Vers un renforcement de l'alliance avec Moscou ? 

À ce jour, la liste européenne des entités terroristes compte une vingtaine d'organisations, dont Al-Qaïda, le groupe État islamique et la branche armée du Hezbollah libanais, soutenue par l'Iran. Si le Conseil européen décide de placer les Gardiens de la révolution sur sa liste noire, "les conséquences seront énormes, prévient Majid Golpour. Il y aura un changement de paradigme à tous les points de vue. L'Europe basculera alors vers une toute nouvelle série de changements rapides sur les affaires commerciales, bancaires, financières, sur les transferts technologiques et lancera des confiscations tous azimuts. Tout contact avec cette organisation sera considéré comme illégal du point de vue du droit européen. Donc à court terme, l'organisation isolée perdra de son influence mafieuse dans toute la région où elle sévit comme en Irak, au Liban ou en Syrie et affaiblira un peu plus la République islamique déjà exsangue car le CGRI représente environ 70 % de part de marché de son économie."  
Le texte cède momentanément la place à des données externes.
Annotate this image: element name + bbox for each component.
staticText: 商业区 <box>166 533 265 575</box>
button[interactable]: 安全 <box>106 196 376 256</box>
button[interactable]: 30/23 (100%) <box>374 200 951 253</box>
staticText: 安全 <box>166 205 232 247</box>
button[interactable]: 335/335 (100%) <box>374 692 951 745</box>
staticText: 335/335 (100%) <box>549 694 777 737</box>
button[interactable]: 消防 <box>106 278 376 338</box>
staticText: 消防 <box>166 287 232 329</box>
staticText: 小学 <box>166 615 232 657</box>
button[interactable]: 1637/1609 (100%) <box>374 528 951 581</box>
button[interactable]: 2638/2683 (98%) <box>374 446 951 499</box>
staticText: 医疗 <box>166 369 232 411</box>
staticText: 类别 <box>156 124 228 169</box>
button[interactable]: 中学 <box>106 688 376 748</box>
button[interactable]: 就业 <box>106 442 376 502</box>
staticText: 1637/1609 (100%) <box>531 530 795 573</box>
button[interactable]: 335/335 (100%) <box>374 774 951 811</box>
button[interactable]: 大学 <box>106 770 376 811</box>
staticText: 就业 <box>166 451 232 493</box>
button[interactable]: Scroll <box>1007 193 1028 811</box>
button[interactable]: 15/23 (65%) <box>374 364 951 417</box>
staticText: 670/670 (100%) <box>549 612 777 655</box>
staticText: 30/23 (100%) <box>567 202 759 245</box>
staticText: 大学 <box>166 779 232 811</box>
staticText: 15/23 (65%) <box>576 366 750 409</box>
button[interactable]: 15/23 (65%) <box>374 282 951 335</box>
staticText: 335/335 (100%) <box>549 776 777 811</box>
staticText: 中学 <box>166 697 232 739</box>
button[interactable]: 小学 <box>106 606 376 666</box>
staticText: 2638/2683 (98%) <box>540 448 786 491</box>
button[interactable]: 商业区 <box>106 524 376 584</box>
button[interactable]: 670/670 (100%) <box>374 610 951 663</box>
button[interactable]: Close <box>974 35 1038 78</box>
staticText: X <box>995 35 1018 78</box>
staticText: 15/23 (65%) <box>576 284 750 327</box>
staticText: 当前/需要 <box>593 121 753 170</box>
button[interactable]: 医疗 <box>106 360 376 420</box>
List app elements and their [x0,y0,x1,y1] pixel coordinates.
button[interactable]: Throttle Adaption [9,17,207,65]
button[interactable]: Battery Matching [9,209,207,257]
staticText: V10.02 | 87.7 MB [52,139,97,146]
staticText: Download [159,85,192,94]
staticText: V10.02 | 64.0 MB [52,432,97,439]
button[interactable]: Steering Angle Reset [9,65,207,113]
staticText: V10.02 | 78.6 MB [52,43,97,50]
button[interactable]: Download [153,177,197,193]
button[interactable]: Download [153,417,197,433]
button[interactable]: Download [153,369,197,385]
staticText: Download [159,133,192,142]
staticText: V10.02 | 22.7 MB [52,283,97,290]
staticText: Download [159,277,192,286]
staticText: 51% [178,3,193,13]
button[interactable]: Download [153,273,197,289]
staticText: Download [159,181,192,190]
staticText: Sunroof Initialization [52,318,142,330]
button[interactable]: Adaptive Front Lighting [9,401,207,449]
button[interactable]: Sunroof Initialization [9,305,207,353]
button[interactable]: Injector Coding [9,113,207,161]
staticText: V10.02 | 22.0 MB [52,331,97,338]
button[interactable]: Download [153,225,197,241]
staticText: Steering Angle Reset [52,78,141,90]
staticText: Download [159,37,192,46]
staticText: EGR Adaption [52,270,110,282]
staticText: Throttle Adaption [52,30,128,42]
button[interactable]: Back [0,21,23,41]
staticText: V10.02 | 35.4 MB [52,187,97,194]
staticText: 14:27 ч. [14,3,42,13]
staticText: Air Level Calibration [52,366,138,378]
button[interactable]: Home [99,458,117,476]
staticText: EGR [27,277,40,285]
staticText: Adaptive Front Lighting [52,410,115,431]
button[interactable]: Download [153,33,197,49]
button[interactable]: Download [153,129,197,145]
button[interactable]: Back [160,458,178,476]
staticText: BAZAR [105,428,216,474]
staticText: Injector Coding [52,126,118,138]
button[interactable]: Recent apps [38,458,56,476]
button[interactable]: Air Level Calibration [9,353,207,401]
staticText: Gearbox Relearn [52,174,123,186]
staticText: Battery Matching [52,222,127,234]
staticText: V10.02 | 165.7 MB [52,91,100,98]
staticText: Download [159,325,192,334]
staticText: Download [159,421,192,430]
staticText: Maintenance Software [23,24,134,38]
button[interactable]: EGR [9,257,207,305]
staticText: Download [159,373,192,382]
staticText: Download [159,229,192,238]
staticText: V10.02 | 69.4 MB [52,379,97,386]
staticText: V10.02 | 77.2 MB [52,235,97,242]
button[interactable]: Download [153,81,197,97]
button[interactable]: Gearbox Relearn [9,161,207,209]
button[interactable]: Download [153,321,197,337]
De telles sanctions appellent les capitales occidentales à la plus grande prudence, poursuit le spécialiste. "On est dans un moment charnière où il faut aussi veiller à ce que l'Iran, devenue trop isolé, ne se tourne pas non plus trop du côté de la Russie, engagée dans la guerre contre l'Ukraine." À cela s'ajoute l'épineuse question des négociations qui achoppent pour tenter de raviver l'accord de 2015 sur le programme du nucléaire iranien, dont la France est signataire et toujours partie prenante.  

L'espoir dans la rue

"Cette polycrise, à la fois institutionnelle, politique, économique, financière et même religieuse, notamment sur les interprétations de l'islam, ne se résoudra pas qu'avec des sanctions internationales. Pour faire tomber un régime, comme cela a été fait en 1979, il faut certes une pression de l'extérieur mais aussi une pression interne. Le courage, la sagesse et la détermination des manifestants, qui sont prêts à sacrifier leur vie, va dans le bon sens."  

La justice iranienne a confirmé la condamnation à mort de 18 personnes en lien avec les manifestations, selon l'AFP. Parmi elles, quatre hommes ont déjà été pendus entre décembre 2022 et début janvier. Une cinquantaine risquent le même sort.